Nothing
# A function to tune the optimal penalty threshold, and perform sparse
# regression.
# Author: Zhang
## ============================================================##
##============================================================##
## Tuning function
##============================================================##
#' @title Choose the tuning parameter value in sparse regression
#'
#' @description Finds the tuning parameter value that yields the smallest BIC.
#'
#' @param formula an object of class \code{formula} (or one that can be coerced to that class): a symbolic description of the model to be fitted. The response has to be on the left hand side of ~.
#' @param data an optional data frame, list or environment (or object coercible by \code{as.data.frame} to a data frame) containing the variables in the model. If not found in \code{data} when using function \code{MGLMtune}, the variables are taken from \code{environment(formula)}, typically the environment from which \code{MGLMtune} is called.
#' @param dist a description of the distribution to fit. See \code{\link{dist}} for the details.
#' @param penalty penalty type for the regularization term. Can be chosen from \code{"sweep"}, \code{"group"}, or \code{"nuclear"}. See \link{MGLMsparsereg} for the description of each penalty type.

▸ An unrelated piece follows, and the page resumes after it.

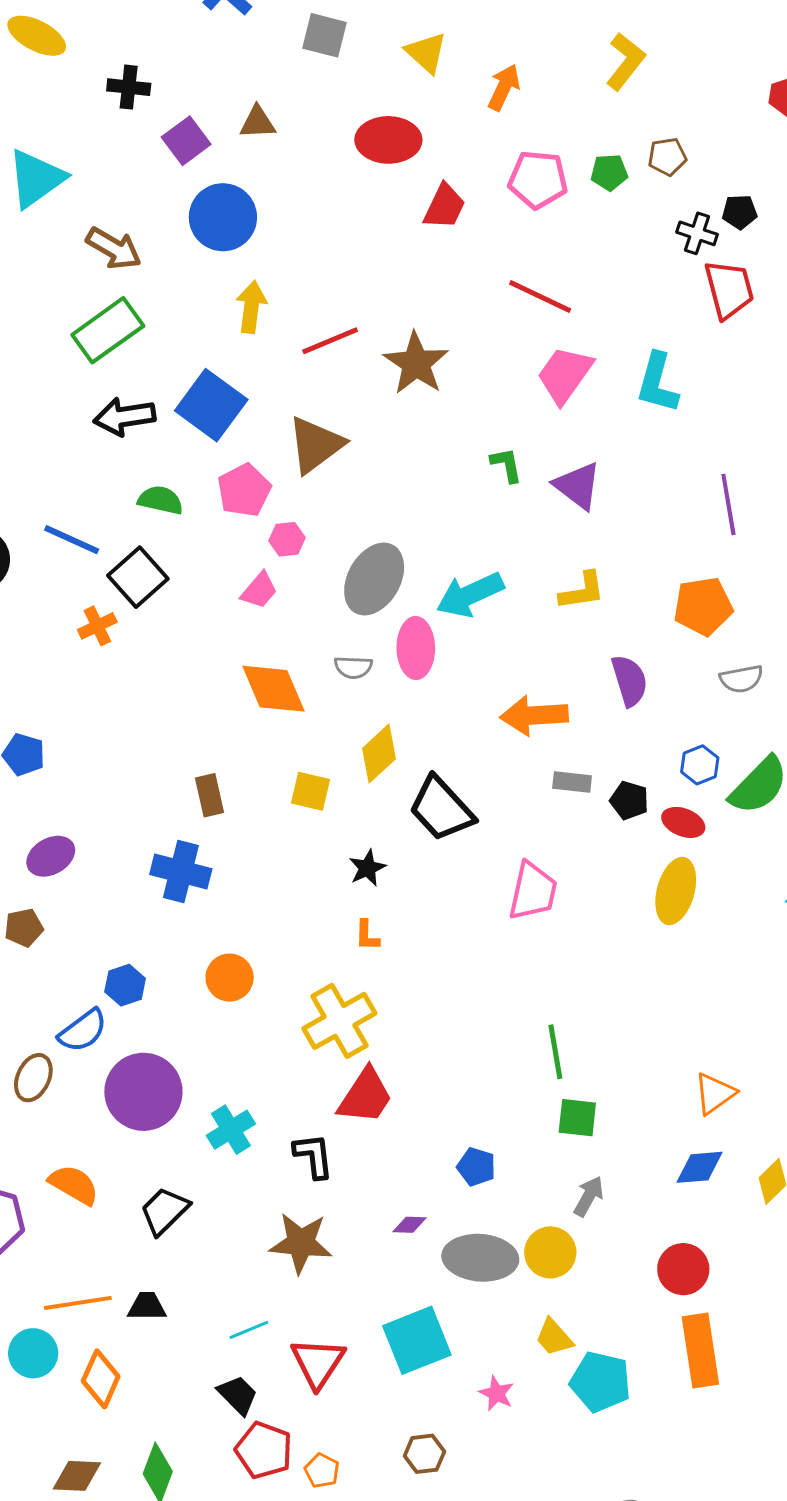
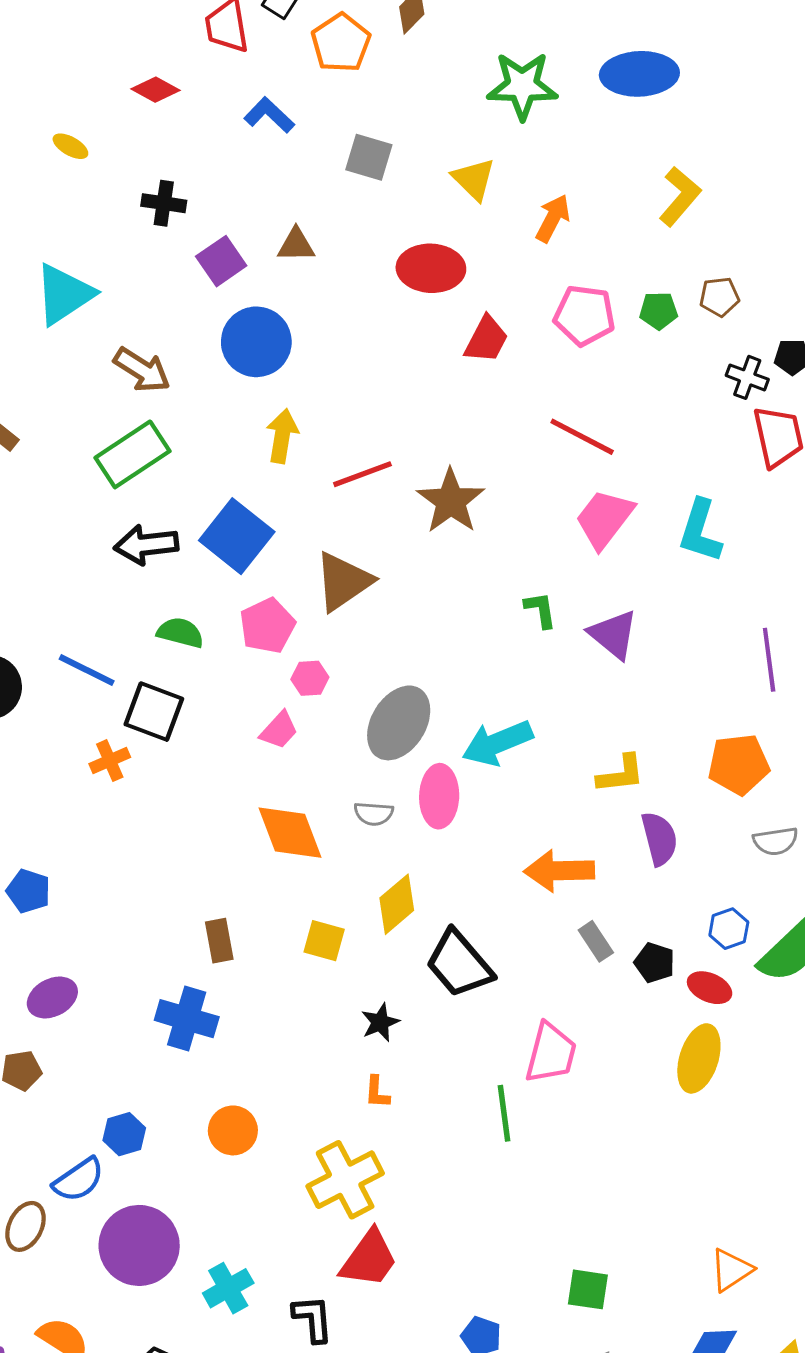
yellow ellipse: (37, 36) -> (70, 146), size x0.6
black square: (138, 577) -> (154, 712), turned -30
yellow L-shape: (582, 591) -> (621, 774), moved
gray rectangle: (572, 782) -> (596, 941), turned 48
green line: (555, 1052) -> (504, 1113), moved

#' @param lambdas an optional vector of the penalty values to tune. If missing, the vector of penalty values will be set inside the function. \code{ngridpt} must be provided if \code{lambdas} is missing.
#' @param ngridpt an optional numeric variable specifying the number of grid points to tune. If \code{lambdas} is given, \code{ngridpt} will be ignored. Otherwise, the maximum \eqn{\lambda} is determined from the data. The smallest \eqn{\lambda}is set to \eqn{1/n}, where \eqn{n} is the sample size.
#' @param warm.start an optional logical variable to specify whether to give warm start at each tuning grid point. If \code{warm.start=TRUE}, the fitted sparse regression coefficients will be used as the initial value when fitting the sparseregression with the next tuning grid.
#' @param keep.path an optional logical variable controling whether to output the whole solution path. The default is \code{keep.path=FALSE}. If \code{keep.path=TRUE}, the sparse regression result at each grid point will be kept, and saved in the output object \code{select.list}.
#' @param display an optional logical variable to specify whether to show each tuning step.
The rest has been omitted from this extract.